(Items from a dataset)
※

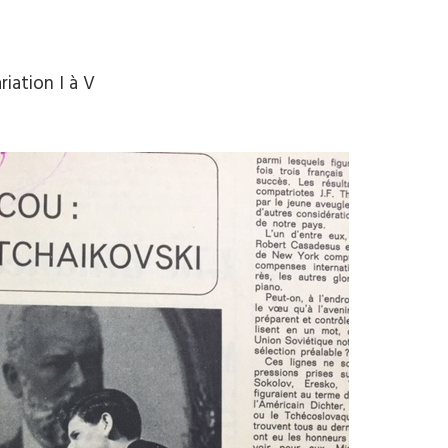
iation I à V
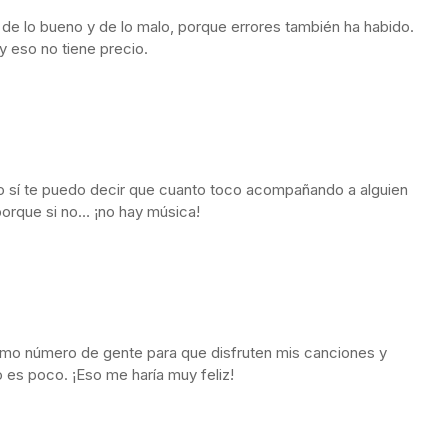
 de lo bueno y de lo malo, porque errores también ha habido.
y eso no tiene precio.
ro sí te puedo decir que cuanto toco acompañando a alguien
porque si no… ¡no hay música!
ximo número de gente para que disfruten mis canciones y
 es poco. ¡Eso me haría muy feliz!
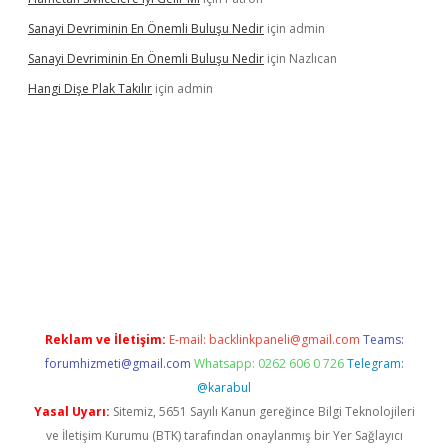
Sanayi Devriminin En Önemli Buluşu Nedir
için
admin
Sanayi Devriminin En Önemli Buluşu Nedir
için
Nazlıcan
Hangi Dişe Plak Takılır
için
admin
yeni giriş
vdcasino giriş
https://www.betexper.xyz/
Reklam ve İletişim:
E-mail:
backlinkpaneli@gmail.com
Teams:
forumhizmeti@gmail.com
Whatsapp: 0262 606 0 726
Telegram:
@karabul
Yasal Uyarı:
Sitemiz, 5651 Sayılı Kanun gereğince Bilgi Teknolojileri
ve İletişim Kurumu (BTK) tarafından onaylanmış bir Yer Sağlayıcı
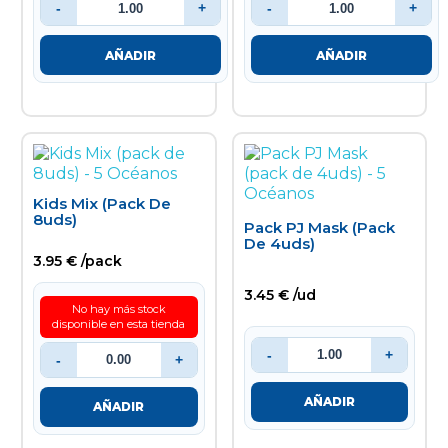
-
+
-
+
AÑADIR
AÑADIR
Kids Mix (pack De
8uds)
Pack PJ Mask (pack
De 4uds)
3.95 € /pack
3.45 € /ud
No hay más stock
disponible en esta tienda
-
+
-
+
AÑADIR
AÑADIR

※

— PROBLEM STATEMENT —
Restate the data above exactly, stripping out each image.

— TASK RESULT —
iation I à V
 de lo bueno y de lo malo, porque errores también ha habido.
y eso no tiene precio.
ro sí te puedo decir que cuanto toco acompañando a alguien
porque si no… ¡no hay música!
ximo número de gente para que disfruten mis canciones y
 es poco. ¡Eso me haría muy feliz!
Sanayi Devriminin En Önemli Buluşu Nedir
için
admin
Sanayi Devriminin En Önemli Buluşu Nedir
için
Nazlıcan
Hangi Dişe Plak Takılır
için
admin
yeni giriş
vdcasino giriş
https://www.betexper.xyz/
Reklam ve İletişim:
E-mail:
backlinkpaneli@gmail.com
Teams:
forumhizmeti@gmail.com
Whatsapp: 0262 606 0 726
Telegram:
@karabul
Yasal Uyarı:
Sitemiz, 5651 Sayılı Kanun gereğince Bilgi Teknolojileri
ve İletişim Kurumu (BTK) tarafından onaylanmış bir Yer Sağlayıcı
-
+
-
+
AÑADIR
AÑADIR
Kids Mix (pack De
8uds)
Pack PJ Mask (pack
De 4uds)
3.95 € /pack
3.45 € /ud
No hay más stock
disponible en esta tienda
-
+
-
+
AÑADIR
AÑADIR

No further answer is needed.